-- Opening Marker --

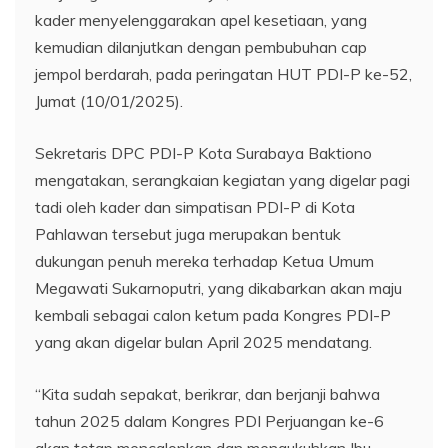
kader menyelenggarakan apel kesetiaan, yang
kemudian dilanjutkan dengan pembubuhan cap
jempol berdarah, pada peringatan HUT PDI-P ke-52,
Jumat (10/01/2025).
Sekretaris DPC PDI-P Kota Surabaya Baktiono
mengatakan, serangkaian kegiatan yang digelar pagi
tadi oleh kader dan simpatisan PDI-P di Kota
Pahlawan tersebut juga merupakan bentuk
dukungan penuh mereka terhadap Ketua Umum
Megawati Sukarnoputri, yang dikabarkan akan maju
kembali sebagai calon ketum pada Kongres PDI-P
yang akan digelar bulan April 2025 mendatang.
“Kita sudah sepakat, berikrar, dan berjanji bahwa
tahun 2025 dalam Kongres PDI Perjuangan ke-6
akan tetap mencalonkan dan mengukuhkan Ibu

-- Closing Marker --

:: Exercise ::
Make an exact copy of the data, leaving its pictures out.

:: Answer to the exercise ::
kader menyelenggarakan apel kesetiaan, yang
kemudian dilanjutkan dengan pembubuhan cap
jempol berdarah, pada peringatan HUT PDI-P ke-52,
Jumat (10/01/2025).
Sekretaris DPC PDI-P Kota Surabaya Baktiono
mengatakan, serangkaian kegiatan yang digelar pagi
tadi oleh kader dan simpatisan PDI-P di Kota
Pahlawan tersebut juga merupakan bentuk
dukungan penuh mereka terhadap Ketua Umum
Megawati Sukarnoputri, yang dikabarkan akan maju
kembali sebagai calon ketum pada Kongres PDI-P
yang akan digelar bulan April 2025 mendatang.
“Kita sudah sepakat, berikrar, dan berjanji bahwa
tahun 2025 dalam Kongres PDI Perjuangan ke-6
akan tetap mencalonkan dan mengukuhkan Ibu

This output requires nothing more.